BOSTON – With tens of millions of dollars in annual operating losses and a $3.5 billion Brooklyn arena and real estate deal in peril, New Jersey Nets owner Bruce Ratner has listened to overtures of two prospective foreign ownership groups, two league executives with knowledge of the talks told Yahoo! Sports.
The most serious advance, sources say, were made in recent months by Russian oligarchs, tycoons invested in the country's oil industry. The Russians' working plan would've been for full ownership of the Nets and control of the Atlantic Yards project in Brooklyn, one source said.
Also, a Middle Eastern group, based in Dubai, expressed interest to the NBA and Nets ownership.
There are no ongoing negotiations, but the fact that Ratner was willing to listen speaks to the trouble he's had getting the Brooklyn arena built, as well as the financial beating that he has taken since purchasing the Nets in 2004. Sources say he's losing as much as $30 million a year on the team.
NBA commissioner David Stern didn't speak specifically about potential interest in the Nets, but confirmed overseas interest in owning NBA teams. "It is fair to say that we have had expressions of interest – no sales – from Russia, the Middle East and China," Stern told Yahoo! Sports on Tuesday night.
Then, Stern smiled and said, "But none in the last two weeks, and all of them when oil was $140 a barrel."
For now, the Nets are rebuilding with young players and remain lame-duck tenants in a Northern New Jersey market that is largely indifferent to them. The New York Daily News reported on Monday that Ratner met with a group of investors in the past year about selling the Nets, but the paper's story said that the proposed deal would not have included the Atlantic Yards.
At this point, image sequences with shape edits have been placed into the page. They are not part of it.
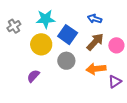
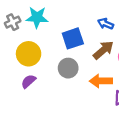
cyan star: (46, 19) -> (37, 17), moved
blue square: (68, 35) -> (73, 38), turned 30
yellow circle: (41, 44) -> (29, 54), moved

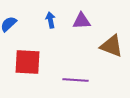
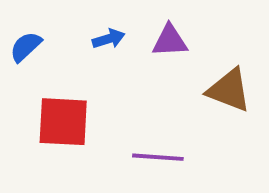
blue arrow: (51, 20) -> (109, 39), turned 84

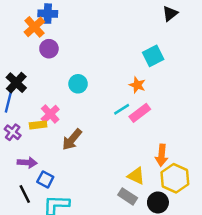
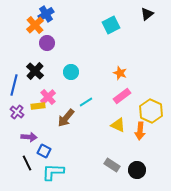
blue cross: (48, 14) -> (46, 14), turned -35
cyan square: (153, 56) -> (111, 25), moved
black cross: (16, 83) -> (35, 71), moved
cyan line: (122, 109) -> (86, 102), moved
yellow triangle: (136, 176) -> (118, 125), moved
yellow hexagon: (175, 178) -> (151, 111), moved

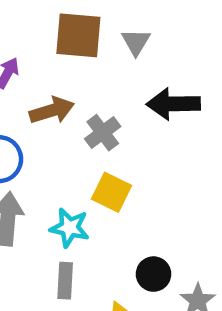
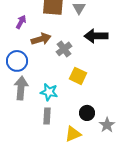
yellow square: (112, 192) -> (78, 76), moved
So far, Ratner has resisted selling the franchise as he tries to revive the floundering arena project in Brooklyn. Most league officials have grown increasingly pessimistic that the economic climate will allow Ratner to obtain the hundreds of millions of dollars left to finance the construction. Stern declared optimism about the Nets getting the arena financed and moving to Brooklyn, but many others believe the situation is dire and ultimately unlikely to happen.
Plans for a 2011 opening of the Atlantic Yards project, which includes business and residential structures, were pushed back again recently. The Nets had hoped that the move to Brooklyn would be part of a plan that would trigger Cleveland Cavaliers star LeBron James to sign a free-agent deal with the Nets. James is close with one of the Nets part-owners, rapper Jay-Z.